Dorival meteu a mão no bolso e pegou o jornal enrolado e ao abri-lo:
         - Que é isto minha gente? É um tesouro? – realmente, eram as joias de Lurdes que Tilzo jogara no lixinho do lavabo.
         - Caramba, parecem ser verdadeiras!– deixou as joias no criado-mudo e correu os olhos nos classificado e focou num anúncio:
“Vendo barato trailer para venda de yakisoba. Motivo: Passei no concurso para gari da prefeitura, na capital.”
         - ‘Taí, amanhã vou dar uma olhada nisto! Quem sabe? Mas, e essas joias, heim? Devem ser bijuterias, com certeza! Vou, antes do trabalho, na casa da Rua Arcanjo Miguel, 484; foi lá que peguei a sacola de lixo com isto dentro!
         Dorival sequer apagou a luz e caiu no sono dos justos.
         ...
         - Bom dia, o senhor é o dono da casa? – perguntou o Dorival.
         - Sou sim, mas não posso atendê-lo agora! Espero a chegada da polícia. Houve um roubo na minha residência e creio que foi a empregada! – disse Tilzo.
         - Serei rápido, senhor! – insistiu o lixeiro.
         - Não insista, senhor! Já ajudo todos os anos a Associação dos Catadores de Lixo! – estupidamente falou o Tilzo.
         ...
         - Mas não roubei nada Dona Lurdes, eu juro! Trabalho para a senhora há dez anos! Por favor, acredite em mim! – chorava Lu.
         - A polícia vai resolver tudo! Ela já está chegando, olha lá! – apontou Lurdes para o início da rua.
         - Sr. Tilzo?
         - Sou eu sargento e a ladra é aquela “POLACA” ali! – disse Tilzo “dedurando” a empregada.
         - Entrem todos na viatura e vamos para o distrito! – ordenou o militar e continuou:
         - Você também, com de uniforme laranja da Virtualurb, serás testemunha, vamos!
         Dorival nem questionou e juntou-se a Tilzo, Lurdes e Luciana que chorava mares de lágrimas.
         - Sr. Tilzo, o senhor é um cidadão importante na cidade e esta sua acusação é muito grave e terás que provar em juízo o que acusas! Entendeu?
         - Sim seu delegado! Ela roubou uma fortuna de quase dois milhões em joias e vai ter que devolver ou provar que não roubou! – disse Tilzo.
         - Isto é o juiz quem vai decidir, no dia da audiência! Por agora é só assinarem onde estão os seus nomes e aguardar a convocação! – disse o Dr. Lauro e continuou:
         - Em casos semelhantes, a este, os acusadores estavam enganados e o juiz estipulou uma pena de 20%, do valor do suposto roubo, a ser pago ao acusado!
         - Seu delegado antes de eu assinar posso falar algo importante? – humildemente falou o Dorival.
         - Vai, fale logo!
         - Ontem eu achei este jornal no lixo enfrente a casa desse senhor – falou tirando do bolso da calça o pacote com as joias – e, quis devolvê-lo, mas este senhor não me deixou falar!
         O delegado abriu o pacote sobre a mesa e perguntou ao casal:
         - São estas as suas joias?
         - Sã...sã...são sim, doutor!

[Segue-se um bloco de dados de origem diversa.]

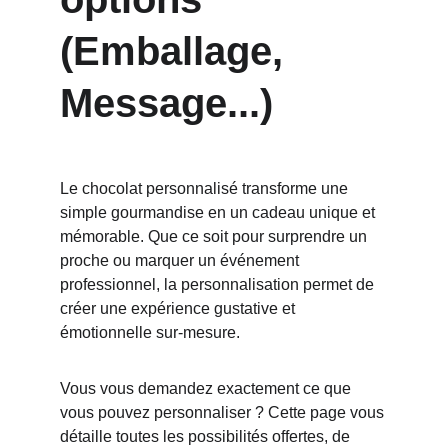
(Emballage, 
Message...)
Le chocolat personnalisé transforme une 
simple gourmandise en un cadeau unique et 
mémorable. Que ce soit pour surprendre un 
proche ou marquer un événement 
professionnel, la personnalisation permet de 
créer une expérience gustative et 
émotionnelle sur-mesure.
Vous vous demandez exactement ce que 
vous pouvez personnaliser ? Cette page vous 
détaille toutes les possibilités offertes, de 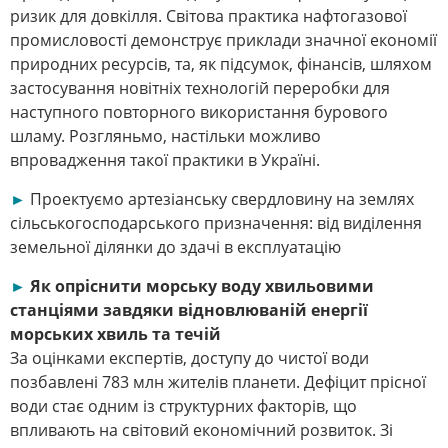
ризик для довкілля. Світова практика нафтогазової
промисловості демонструє приклади значної економії
природних ресурсів, та, як підсумок, фінансів, шляхом
застосування новітніх технологій переробки для
наступного повторного використання бурового
шламу. Розгляньмо, настільки можливо
впровадження такої практики в Україні.
►
Проектуємо артезіанську свердловину на землях
сільськогосподарського призначення: від виділення
земельної ділянки до здачі в експлуатацію
►
Як опріснити морську воду хвильовими
станціями завдяки відновлюваній енергії
морських хвиль та течій
За оцінками експертів, доступу до чистої води
позбавлені 783 млн жителів планети. Дефіцит прісної
води стає одним із структурних факторів, що
впливають на світовий економічний розвиток. Зі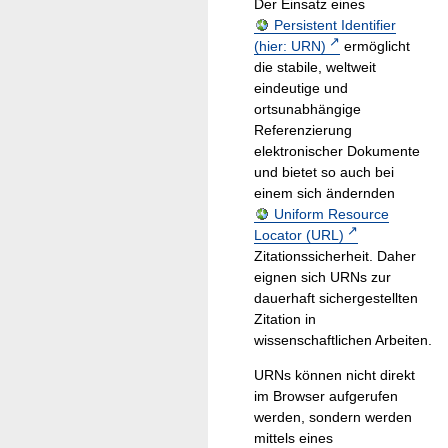
Der Einsatz eines
Persistent Identifier
(hier: URN)
ermöglicht
die stabile, weltweit
eindeutige und
ortsunabhängige
Referenzierung
elektronischer Dokumente
und bietet so auch bei
einem sich ändernden
Uniform Resource
Locator (URL)
Zitationssicherheit. Daher
eignen sich URNs zur
dauerhaft sichergestellten
Zitation in
wissenschaftlichen Arbeiten.
URNs können nicht direkt
im Browser aufgerufen
werden, sondern werden
mittels eines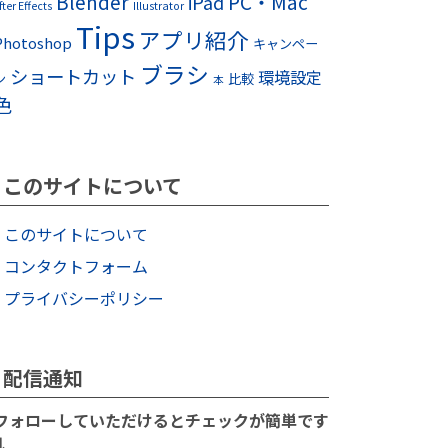
Blender
PC・Mac
iPad
fter Effects
Illustrator
Tips
アプリ紹介
Photoshop
キャンペー
ブラシ
ショートカット
環境設定
ン
比較
本
色
このサイトについて
このサイトについて
コンタクトフォーム
プライバシーポリシー
配信通知
フォローしていただけるとチェックが簡単です
↓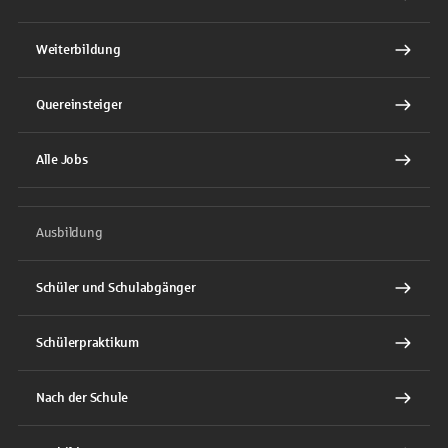
Weiterbildung
Quereinsteiger
Alle Jobs
Ausbildung
Schüler und Schulabgänger
Schülerpraktikum
Nach der Schule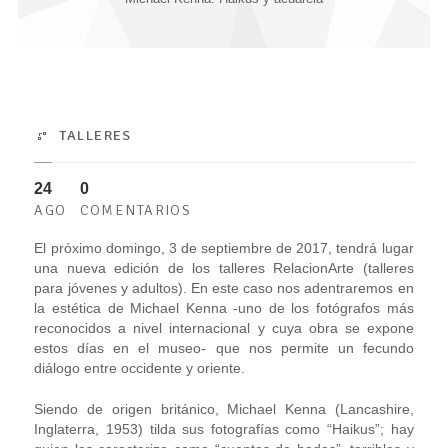
TALLERES
24
0
AGO
COMENTARIOS
El próximo domingo, 3 de septiembre de 2017, tendrá lugar
una nueva edición de los talleres RelacionArte (talleres
para jóvenes y adultos). En este caso nos adentraremos en
la estética de Michael Kenna -uno de los fotógrafos más
reconocidos a nivel internacional y cuya obra se expone
estos días en el museo- que nos permite un fecundo
diálogo entre occidente y oriente.
Siendo de origen británico, Michael Kenna (Lancashire,
Inglaterra, 1953) tilda sus fotografías como “Haikus”; hay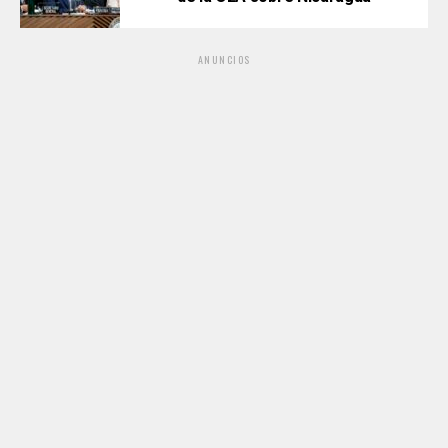
ANUNCIOS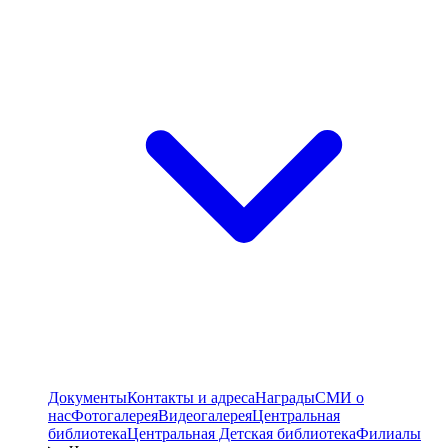
Документы
Контакты и адреса
Награды
СМИ о
нас
Фотогалерея
Видеогалерея
Центральная
библиотека
Центральная Детская библиотека
Филиалы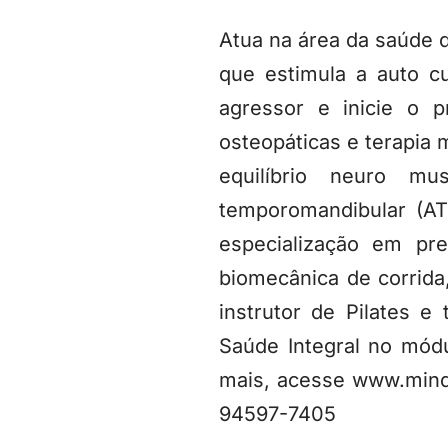
Atua na área da saúde d
que estimula a auto c
agressor e inicie o 
osteopáticas e terapia 
equilíbrio neuro mu
temporomandibular (A
especialização em pr
biomecânica de corrid
instrutor de Pilates e
Saúde Integral no mód
mais, acesse www.mind
94597-7405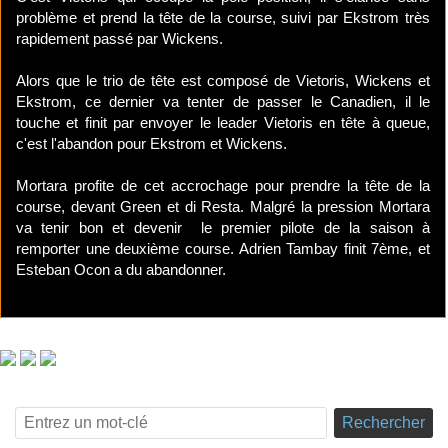
problème et prend la tête de la course, suivi par Ekstrom très
rapidement passé par Wickens.
Alors que le trio de tête est composé de Vietoris, Wickens et
Ekstrom, ce dernier va tenter de passer le Canadien, il le
touche et finit par envoyer le leader Vietoris en tête à queue,
c'est l'abandon pour Ekstrom et Wickens.
Mortara profite de cet accrochage pour prendre la tête de la
course, devant Green et di Resta. Malgré la pression Mortara
va tenir bon et devenir le premier pilote de la saison à
remporter une deuxième course. Adrien Tambay finit 7ème, et
Esteban Ocon a du abandonner.
Rechercher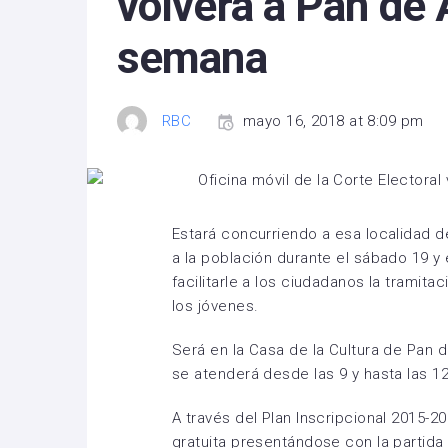
volverá a Pan de 
semana
RBC
mayo 16, 2018 at 8:09 pm
Estará concurriendo a esa localidad 
a la población durante el sábado 19 y
facilitarle a los ciudadanos la tramita
los jóvenes.
Será en la Casa de la Cultura de Pan d
se atenderá desde las 9 y hasta las 12 
A través del Plan Inscripcional 2015-2
gratuita presentándose con la partida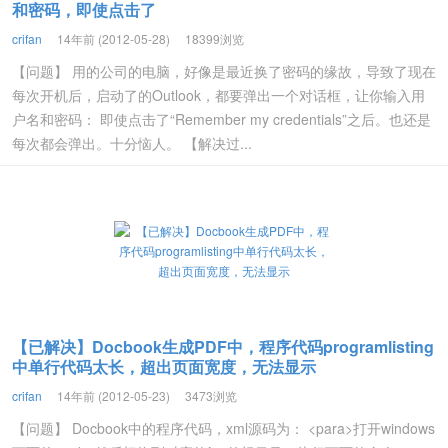
和密码，即使点击了
crifan
14年前 (2012-05-28)
18399浏览
【问题】 用的公司的电脑，好像是最近换了密码的缘故，导致了现在
每次开机后，启动了的Outlook，都要弹出一个对话框，让你输入用
户名和密码： 即使点击了“Remember my credentials”之后。也还是
每次都会弹出。十分恼人。 【解决过...
【已解决】Docbook生成PDF中，程序代码programlisting
中单行代码太长，超出页面宽度，无法显示
crifan
14年前 (2012-05-23)
3473浏览
【问题】 Docbook中的程序代码，xml源码为： <para>打开windows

A toupeira do meu marido as jogou no lixinho do lavabo ontem à noite! Só pode ter acontecido isso! – falou a Lurdes.
         - Então está resolvido! Não houve roubo coisa nenhuma! Retiras a queixa Sr. Tilzo? – perguntou Dr. Lauro.
         - Eu retiro a queixa e peço desculpas à...
         - Ele pode até retirar a queixa dele seu doutor, mas eu quero registrar a acusação de roubo e racismo! Meu patrão me acusou de ladra e me chamou de polaca, discriminadamente e, eu vou processá-lo! – falou fula da vida a Luciana.
         - E eu serei testemunha de tudo, senhor delegado! – falou Dorival olhando ternamente para Lu.
         - Escrivão comece outro B.O! As joias ficam retidas, pois será parte do inquérito! – ordenou Dr. Lauro.
         - ANTA, paquiderme...! Cochichou Tilzo à Lurdes.
         - ANIMAL, hamsterzinho...! Retrucou Lurdes.